Returning to our first two authors, we can see that Jacques Attali's prognosis is that
We cannot imagine the barbarism that will happen, but it is obvious that it will. The only way to imagine a solution will be to organise, on a worldwide level, a compromise between the market and democracy.Now, Attali is a capitalist, to be sure. So his pronouncements on "the market" and "democracy" can perhaps be forgiven for their vagueness -- in this stage of capitalist development, government is fast becoming a conduit for the operators of "the market," meaning market ideology as a tool of the transnational capitalist class. (Please read Leslie Sklair's The Transnational Capitalist Class if you don't know what that is.)
But "old Marxism," in the person of Hobsbawm, did not suggest anything any less cryptic. Hobsbawm says:
For instance, the Marxist prediction that a growing proletariat in the industrialised countries would overthrow capitalism didn't work, because the progress of capitalism eventually does without the working class, as it does without the peasantry.It's difficult for me to see in what sense Hobsbawm means that the progress of capitalism eventually does without the working class. The working class is still here, isn't it?

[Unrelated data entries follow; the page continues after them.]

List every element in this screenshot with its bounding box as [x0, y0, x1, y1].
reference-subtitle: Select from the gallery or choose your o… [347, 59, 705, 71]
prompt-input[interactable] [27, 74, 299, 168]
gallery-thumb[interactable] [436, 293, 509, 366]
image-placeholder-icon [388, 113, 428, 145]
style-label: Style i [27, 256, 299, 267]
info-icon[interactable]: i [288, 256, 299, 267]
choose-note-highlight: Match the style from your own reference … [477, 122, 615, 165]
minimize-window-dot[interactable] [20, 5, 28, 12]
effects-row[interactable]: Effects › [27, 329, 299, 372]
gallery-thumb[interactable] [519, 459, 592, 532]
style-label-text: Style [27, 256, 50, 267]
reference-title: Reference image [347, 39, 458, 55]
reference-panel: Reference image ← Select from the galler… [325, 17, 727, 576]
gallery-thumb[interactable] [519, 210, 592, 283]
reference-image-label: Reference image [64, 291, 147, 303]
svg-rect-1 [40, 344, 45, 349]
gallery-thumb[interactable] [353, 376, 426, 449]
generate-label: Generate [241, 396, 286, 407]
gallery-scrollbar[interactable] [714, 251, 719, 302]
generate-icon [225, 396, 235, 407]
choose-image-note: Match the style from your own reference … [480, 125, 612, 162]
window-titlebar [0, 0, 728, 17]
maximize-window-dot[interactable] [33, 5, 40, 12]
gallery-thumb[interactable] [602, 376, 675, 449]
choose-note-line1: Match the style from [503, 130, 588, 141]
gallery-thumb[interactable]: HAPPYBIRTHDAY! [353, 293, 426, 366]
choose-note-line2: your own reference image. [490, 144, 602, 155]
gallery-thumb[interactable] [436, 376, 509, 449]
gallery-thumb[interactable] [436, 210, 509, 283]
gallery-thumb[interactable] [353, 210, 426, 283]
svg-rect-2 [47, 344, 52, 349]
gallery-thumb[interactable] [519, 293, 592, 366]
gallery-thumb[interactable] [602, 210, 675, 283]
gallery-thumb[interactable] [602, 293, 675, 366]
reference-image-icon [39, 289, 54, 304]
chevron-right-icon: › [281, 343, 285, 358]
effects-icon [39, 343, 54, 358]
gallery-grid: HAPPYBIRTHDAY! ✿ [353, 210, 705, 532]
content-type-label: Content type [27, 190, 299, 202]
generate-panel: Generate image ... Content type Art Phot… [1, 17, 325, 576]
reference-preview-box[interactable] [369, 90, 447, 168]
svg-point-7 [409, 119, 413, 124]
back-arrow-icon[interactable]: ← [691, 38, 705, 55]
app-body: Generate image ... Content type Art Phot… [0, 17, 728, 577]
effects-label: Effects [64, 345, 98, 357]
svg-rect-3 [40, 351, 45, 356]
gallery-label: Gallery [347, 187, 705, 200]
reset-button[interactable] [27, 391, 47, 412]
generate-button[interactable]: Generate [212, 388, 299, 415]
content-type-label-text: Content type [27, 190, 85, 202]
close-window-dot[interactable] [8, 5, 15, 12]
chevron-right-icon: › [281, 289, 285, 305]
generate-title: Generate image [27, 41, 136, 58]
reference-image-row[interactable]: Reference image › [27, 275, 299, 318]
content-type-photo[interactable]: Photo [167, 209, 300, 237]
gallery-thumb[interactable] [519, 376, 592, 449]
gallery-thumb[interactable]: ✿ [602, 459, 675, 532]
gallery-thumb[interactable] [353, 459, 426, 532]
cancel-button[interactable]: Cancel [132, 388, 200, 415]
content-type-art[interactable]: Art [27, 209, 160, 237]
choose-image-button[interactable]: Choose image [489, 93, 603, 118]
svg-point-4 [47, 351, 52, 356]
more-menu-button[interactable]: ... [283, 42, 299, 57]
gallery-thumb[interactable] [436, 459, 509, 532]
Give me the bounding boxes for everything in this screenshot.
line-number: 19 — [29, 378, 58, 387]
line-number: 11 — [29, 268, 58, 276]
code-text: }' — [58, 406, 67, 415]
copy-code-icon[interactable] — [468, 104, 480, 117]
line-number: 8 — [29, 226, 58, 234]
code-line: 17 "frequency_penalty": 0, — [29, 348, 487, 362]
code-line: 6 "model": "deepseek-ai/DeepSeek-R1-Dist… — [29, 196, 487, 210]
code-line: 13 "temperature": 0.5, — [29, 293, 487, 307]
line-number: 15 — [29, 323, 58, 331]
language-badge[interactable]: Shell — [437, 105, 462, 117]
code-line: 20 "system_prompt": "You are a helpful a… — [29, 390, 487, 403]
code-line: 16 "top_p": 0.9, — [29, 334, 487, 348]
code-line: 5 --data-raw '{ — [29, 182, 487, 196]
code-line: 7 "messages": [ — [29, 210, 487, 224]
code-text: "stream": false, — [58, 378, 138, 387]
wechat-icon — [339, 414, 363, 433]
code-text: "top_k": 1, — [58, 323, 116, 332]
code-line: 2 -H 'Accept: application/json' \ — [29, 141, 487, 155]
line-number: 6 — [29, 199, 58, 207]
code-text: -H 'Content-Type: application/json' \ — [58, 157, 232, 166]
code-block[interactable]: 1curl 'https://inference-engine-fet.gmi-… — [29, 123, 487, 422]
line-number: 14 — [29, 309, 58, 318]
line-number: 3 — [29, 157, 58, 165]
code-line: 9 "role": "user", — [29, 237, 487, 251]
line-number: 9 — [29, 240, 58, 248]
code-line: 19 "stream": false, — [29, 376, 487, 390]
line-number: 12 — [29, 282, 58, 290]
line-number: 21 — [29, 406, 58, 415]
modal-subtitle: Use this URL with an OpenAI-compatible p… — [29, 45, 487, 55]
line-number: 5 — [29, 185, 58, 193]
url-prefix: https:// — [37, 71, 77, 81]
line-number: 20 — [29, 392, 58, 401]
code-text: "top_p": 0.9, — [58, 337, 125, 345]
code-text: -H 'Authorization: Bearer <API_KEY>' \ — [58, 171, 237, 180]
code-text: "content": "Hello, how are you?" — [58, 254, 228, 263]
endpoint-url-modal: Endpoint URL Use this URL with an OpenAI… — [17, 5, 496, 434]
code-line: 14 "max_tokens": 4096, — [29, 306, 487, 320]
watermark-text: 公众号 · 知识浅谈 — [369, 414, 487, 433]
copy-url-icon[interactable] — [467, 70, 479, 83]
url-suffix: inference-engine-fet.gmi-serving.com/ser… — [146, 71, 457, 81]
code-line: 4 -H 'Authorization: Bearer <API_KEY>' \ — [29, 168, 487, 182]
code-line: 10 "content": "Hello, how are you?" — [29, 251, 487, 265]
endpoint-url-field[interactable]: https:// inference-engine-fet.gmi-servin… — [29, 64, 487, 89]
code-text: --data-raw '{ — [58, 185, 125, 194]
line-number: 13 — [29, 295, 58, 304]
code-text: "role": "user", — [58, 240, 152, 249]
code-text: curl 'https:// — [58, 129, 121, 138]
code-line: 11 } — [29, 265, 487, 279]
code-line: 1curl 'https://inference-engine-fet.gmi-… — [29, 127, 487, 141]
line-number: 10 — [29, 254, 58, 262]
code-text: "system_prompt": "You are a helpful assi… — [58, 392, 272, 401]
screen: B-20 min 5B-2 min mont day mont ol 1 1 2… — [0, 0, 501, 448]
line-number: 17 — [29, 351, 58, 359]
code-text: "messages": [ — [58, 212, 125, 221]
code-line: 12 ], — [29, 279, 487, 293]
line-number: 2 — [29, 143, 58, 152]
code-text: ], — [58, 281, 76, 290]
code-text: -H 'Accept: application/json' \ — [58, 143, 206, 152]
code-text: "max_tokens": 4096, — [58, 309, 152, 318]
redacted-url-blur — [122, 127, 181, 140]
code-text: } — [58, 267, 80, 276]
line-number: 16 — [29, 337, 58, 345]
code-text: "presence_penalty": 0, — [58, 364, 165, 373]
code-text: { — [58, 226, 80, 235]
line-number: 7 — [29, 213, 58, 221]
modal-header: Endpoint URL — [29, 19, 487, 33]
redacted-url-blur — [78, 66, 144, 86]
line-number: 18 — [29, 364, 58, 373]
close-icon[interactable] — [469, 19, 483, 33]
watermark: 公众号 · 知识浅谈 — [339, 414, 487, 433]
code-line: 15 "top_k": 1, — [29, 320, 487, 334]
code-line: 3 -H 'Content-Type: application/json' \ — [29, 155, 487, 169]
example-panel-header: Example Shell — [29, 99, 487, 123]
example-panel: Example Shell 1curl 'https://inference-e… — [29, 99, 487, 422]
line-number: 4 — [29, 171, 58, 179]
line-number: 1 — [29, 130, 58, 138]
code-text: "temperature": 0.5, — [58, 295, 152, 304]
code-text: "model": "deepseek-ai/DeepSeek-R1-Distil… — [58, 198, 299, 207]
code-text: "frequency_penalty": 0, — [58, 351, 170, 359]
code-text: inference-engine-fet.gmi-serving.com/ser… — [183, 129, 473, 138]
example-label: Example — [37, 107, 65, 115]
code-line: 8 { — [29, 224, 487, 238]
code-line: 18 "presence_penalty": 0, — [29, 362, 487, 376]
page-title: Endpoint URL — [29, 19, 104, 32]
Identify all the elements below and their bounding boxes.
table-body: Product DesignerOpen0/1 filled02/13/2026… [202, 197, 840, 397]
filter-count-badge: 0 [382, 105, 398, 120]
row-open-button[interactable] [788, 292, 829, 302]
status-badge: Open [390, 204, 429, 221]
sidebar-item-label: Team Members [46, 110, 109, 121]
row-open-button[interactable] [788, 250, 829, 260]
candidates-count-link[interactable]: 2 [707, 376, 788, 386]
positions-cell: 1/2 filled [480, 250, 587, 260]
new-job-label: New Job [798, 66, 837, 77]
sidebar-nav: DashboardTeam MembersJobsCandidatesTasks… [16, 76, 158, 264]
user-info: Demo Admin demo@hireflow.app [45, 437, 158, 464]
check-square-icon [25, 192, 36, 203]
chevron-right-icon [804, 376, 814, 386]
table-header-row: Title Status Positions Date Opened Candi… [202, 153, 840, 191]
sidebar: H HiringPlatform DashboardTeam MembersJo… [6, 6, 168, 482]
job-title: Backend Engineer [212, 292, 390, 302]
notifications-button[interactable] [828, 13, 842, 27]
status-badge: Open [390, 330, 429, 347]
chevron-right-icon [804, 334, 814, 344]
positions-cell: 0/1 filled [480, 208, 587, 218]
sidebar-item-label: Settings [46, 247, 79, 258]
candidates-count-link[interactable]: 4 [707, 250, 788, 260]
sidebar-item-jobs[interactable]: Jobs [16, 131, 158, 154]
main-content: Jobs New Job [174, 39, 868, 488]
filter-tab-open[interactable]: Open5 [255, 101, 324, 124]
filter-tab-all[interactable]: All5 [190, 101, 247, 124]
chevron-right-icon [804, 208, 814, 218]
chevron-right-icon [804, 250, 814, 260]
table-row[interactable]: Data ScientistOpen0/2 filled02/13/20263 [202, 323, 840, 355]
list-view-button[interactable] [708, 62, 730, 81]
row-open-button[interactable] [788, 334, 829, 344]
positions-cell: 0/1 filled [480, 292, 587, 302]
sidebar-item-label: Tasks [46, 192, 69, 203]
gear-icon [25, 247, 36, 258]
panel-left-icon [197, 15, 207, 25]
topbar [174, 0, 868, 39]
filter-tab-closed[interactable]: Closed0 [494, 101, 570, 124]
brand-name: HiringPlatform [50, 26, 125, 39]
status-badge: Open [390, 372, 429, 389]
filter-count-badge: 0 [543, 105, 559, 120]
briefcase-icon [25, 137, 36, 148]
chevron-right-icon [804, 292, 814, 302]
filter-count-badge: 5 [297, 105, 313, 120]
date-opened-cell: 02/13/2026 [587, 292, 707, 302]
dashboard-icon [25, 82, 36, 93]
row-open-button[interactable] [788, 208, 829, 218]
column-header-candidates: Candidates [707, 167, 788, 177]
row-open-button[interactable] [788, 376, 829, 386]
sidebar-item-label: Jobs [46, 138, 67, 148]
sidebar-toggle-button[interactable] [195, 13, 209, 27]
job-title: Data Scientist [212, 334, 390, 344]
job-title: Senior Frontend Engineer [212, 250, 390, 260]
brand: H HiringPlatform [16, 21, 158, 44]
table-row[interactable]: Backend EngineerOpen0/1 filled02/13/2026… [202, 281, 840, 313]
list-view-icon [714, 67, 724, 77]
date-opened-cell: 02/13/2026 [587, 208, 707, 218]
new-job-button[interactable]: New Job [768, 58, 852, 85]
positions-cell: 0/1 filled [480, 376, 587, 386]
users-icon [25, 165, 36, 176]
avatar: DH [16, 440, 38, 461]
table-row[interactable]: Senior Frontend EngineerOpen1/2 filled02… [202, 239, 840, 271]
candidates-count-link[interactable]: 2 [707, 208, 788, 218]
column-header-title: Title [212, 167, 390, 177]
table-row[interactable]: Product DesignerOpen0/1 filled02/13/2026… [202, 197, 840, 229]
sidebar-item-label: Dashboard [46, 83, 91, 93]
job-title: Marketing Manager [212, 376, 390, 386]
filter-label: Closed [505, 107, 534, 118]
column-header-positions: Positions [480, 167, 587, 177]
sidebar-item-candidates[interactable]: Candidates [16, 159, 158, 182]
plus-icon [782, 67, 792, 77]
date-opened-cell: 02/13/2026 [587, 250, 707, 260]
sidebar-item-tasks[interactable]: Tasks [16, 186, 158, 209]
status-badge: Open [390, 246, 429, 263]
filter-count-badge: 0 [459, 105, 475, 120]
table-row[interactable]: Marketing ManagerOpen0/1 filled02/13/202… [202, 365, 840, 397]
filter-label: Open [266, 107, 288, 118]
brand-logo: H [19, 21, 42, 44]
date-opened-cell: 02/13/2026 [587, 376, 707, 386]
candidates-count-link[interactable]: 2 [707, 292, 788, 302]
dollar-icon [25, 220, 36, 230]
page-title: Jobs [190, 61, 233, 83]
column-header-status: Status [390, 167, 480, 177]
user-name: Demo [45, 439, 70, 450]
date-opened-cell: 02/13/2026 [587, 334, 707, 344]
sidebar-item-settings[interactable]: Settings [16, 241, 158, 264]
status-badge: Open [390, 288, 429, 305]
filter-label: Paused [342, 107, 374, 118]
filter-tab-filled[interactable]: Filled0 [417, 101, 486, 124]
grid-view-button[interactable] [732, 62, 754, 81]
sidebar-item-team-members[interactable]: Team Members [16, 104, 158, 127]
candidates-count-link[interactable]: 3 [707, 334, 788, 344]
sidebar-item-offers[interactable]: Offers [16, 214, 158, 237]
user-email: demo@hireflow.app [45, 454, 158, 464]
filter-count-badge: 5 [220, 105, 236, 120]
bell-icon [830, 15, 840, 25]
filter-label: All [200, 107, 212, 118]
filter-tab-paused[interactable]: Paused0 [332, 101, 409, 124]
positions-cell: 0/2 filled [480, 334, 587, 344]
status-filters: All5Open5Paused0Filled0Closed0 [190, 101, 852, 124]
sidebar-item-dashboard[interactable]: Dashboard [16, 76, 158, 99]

A rigorous and specific historical materialism, on the other hand, would recognize that the stage 4) that van der Pijl recognized, the stage of neoliberalism, is creating conditions that will soon result in catastrophe for world civilization as a whole, through global warming, peak oil, debt crisis, and so on. If we wish to theorize capitalism as it is rather than scratching our heads and wondering why the "socialist" revolution didn't succeed, we must pay a far more careful attention to the material conditions of existence than we have paid so far. The ecological crisis is unprecedented in its historical dimensions because the growth of capitalist exploitation, both of nature and of labor, has reached unprecedented levels. The neoliberal stage of capitalism has thus planted the seeds of its own doom, and those seeds are growing rather quickly. We can afford to be vague about Marx or historical materialism no longer. New theories must therefore arise to confront a new situation.